The tight junction protein claudin 6 is a potential target for patient-individualized treatment in esophageal and gastric adenocarcinoma and is associated with poor prognosis

Abstract Background The prognosis of esophageal adenocarcinoma (EAC) and gastric adenocarcinoma (GAC) remains poor, and new therapeutic approaches are urgently needed. Claudin 6 (CLDN6) is an oncofetal antigen that is largely absent in healthy tissues and upregulated in several cancers, making it a promising therapeutical target. In this study, the expression of CLDN6 was assessed in an large Caucasian EAC and GAC cohort. Methods RNA-Seq data from 89 EACs and 371 GACs were obtained from The Cancer Genome Atlas project and EAC/GAC cases were stratified by CLDN6 mRNA expression based on a survival-associated cutoff. For groups with CLDN6 expression above or below this cutoff, differential gene expression analyses were performed using DESeq, and dysregulated biological pathways were identified using the Enrichr tool. Additionally, CLDN6 protein expression was assessed in more than 800 EACs and almost 600 GACs using a CLDN6-specific immunohistochemical antibody (clone 58-4B-2) that is currently used in Phase I/II trials to identify patients with CLDN6-positive tumors (NCT05262530; NCT04503278). The expression of CLDN6 was also correlated with histopathological parameters and overall survival (OS). Results EACs and GACs with high CLDN6 mRNA levels displayed an overexpression of pathways regulating the cell cycle, DNA replication, and receptor / extracellular matrix interactions.
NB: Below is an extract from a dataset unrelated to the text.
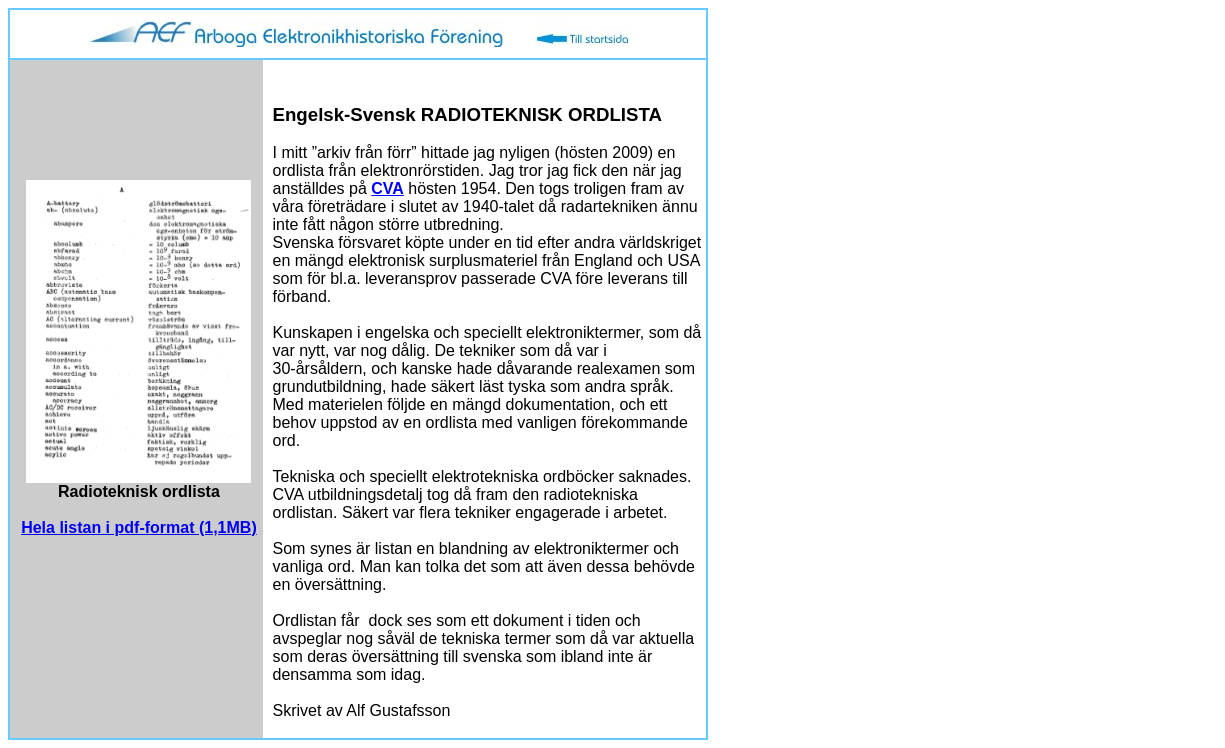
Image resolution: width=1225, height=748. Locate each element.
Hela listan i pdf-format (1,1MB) (139, 527)
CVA (387, 188)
CLDN6 protein expression was associated with shorter OS in EAC and GAC, both in treatment-naïve subgroups and cohorts receiving neoadjuvant therapy. In multivariate analysis, CLDN6 protein expression was an independent adverse prognostic factor in EAC associated with a shorter OS (HR: 1.75; p = 0.01) and GAC (HR: 2.74; p = 0.028). Conclusions High expression of CLDN6 mRNA is associated with the dysregulation of distinct biological pathways regulating cell growth, proliferation, and cell–matrix interactions. Clinically, the expression of CLDN6 protein is a valuable adverse prognostic marker in EAC and GAC.